The milling, typically by wet method, is carried out in iron carbon-less mills. The equipment and mill media materials, processing times and speeds should be selected appropriately. At this stage, the parameters being controlled are average particle size and particle size distribution width, which determine the homogeneity of the compacted powder going into the final firing, as well as the microstructure of the specimen after the sintering process [13].

After milling, the powder suspension (or slurry) must be converted to compacted powder. Spray drying is the most general agglomeration process used for this and the main variables that need to be configured include nozzle diameter, feeding rate and temperature. To ensure a good dispersion of the powder on the wet agent, to enable this stage and to achieve the desired behavior of the powder during the next stages (agglomeration and compaction), it is imperative that the additive system (dispersant, binder, plasticizer, lubricant, antifoaming, etc.) be carefully selected. At this stage, granule size distribution is normally selected as the main control parameter, and will determine the fluidity of the powder and the appropriate fill of the pressing die.

The final stage, compaction, is mainly carried out by die-press, in which the maximum pressure value is the main variable that needs to be set and controlled. Simple shapes such as toroids or E cores are pressed with single-level lower punches, while more complicated shapes like pot cores are compacted with secondary lower punches [13]. Die-pressing produces specimens whose density gradients may be the result of the friction of the powder moving along the die-wall. To reduce this problem, external lubricants such as zinc-stearate may be used. In order to control the process, green relative density (porosity) and pore size distribution are tested in the green bulk specimens.

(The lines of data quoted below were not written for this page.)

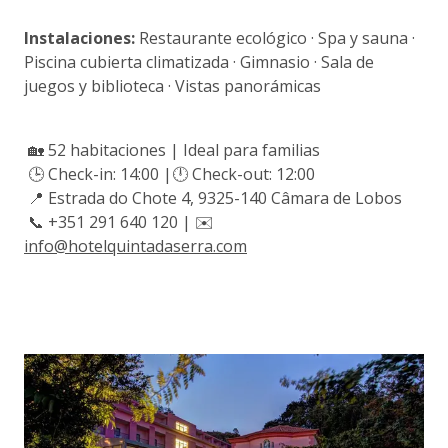
Instalaciones:
Restaurante ecológico · Spa y sauna ·
Piscina cubierta climatizada · Gimnasio · Sala de
juegos y biblioteca · Vistas panorámicas
🏡 52 habitaciones | Ideal para familias
🕒 Check-in: 14:00 |🕛 Check-out: 12:00
📍 Estrada do Chote 4, 9325-140 Câmara de Lobos
📞 +351 291 640 120 | ✉️
info@hotelquintadaserra.com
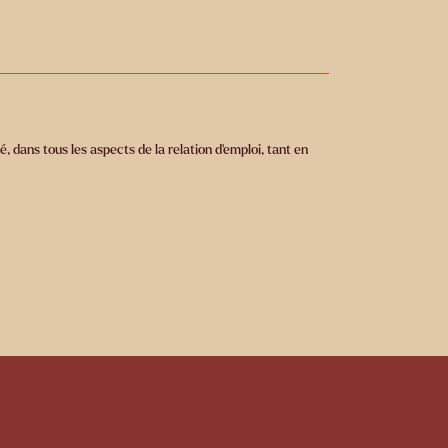
, dans tous les aspects de la relation d’emploi, tant en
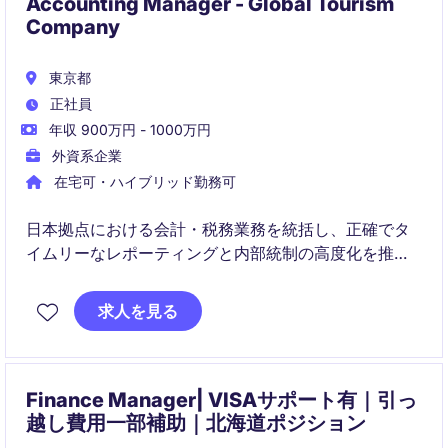
Accounting Manager - Global Tourism
Company
東京都
正社員
年収 900万円 - 1000万円
外資系企業
在宅可・ハイブリッド勤務可
日本拠点における会計・税務業務を統括し、正確でタ
イムリーなレポーティングと内部統制の高度化を推進
いただきます。APACチームと連携しながらクロージン
グ、監査対応、資金管理、チーム育成まで幅広くリー
求人を見る
ドするポジションです。
Finance Manager| VISAサポート有｜引っ
越し費用一部補助｜北海道ポジション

The sintering process is closely tied to the characteristics and properties of the powder, and to the powder processing method (green processing) [23]. The purposes of the sintering process are: (i) to complete the interdiffusion of the component metal ions into the desired crystal lattice, if reaction has not been previously completed; (ii) to establish the appropriate valencies for the multi-valent ions by proper oxygen control, and; (iii) to develop the most appropriate microstructure for the application [13]. The implications for the latter are (iii.a) obtaining bodies with high relative density (very low porosity); (iii.b) increasing grain size uniformly while maintaining a small average grain size and narrow grain size distribution, and; (iii.c) avoiding abnormal grain growth [24].

In the case of these polycrystalline materials, the two main variables controlling the sintering stage are peak sintering temperature and dwell time at peak temperature. Other variables that should be studied are the heating and cooling rates, and the sintering atmosphere.

In order to get high relative densities with small and narrow grain size distributions (the control parameters at this stage), it is imperative to promote densification over grain growth. An extremely high sintering temperature may promote the decomposition of the spinel structure, causing composition gradients in the material and increasing its final porosity [17]. Similarly, an excessively-high sintering temperature promotes grain growth over densification, leading to the exaggerated and heterogeneous growth of the grains. The growth of large grains leads to many pores being swept over by the grain boundary, remaining within the large grains [25]. From an electromagnetic point-of-view, intragranular porosity is more deleterious than the intergranular, worsening the final properties of the bulk ceramic material.

In addition to the known thermal treatment variables (temperature, time, heating/cooling rate and atmosphere), other parameters affect the development of the sintering process, such as secondary particles, dopants, impurities and even porosity itself [26].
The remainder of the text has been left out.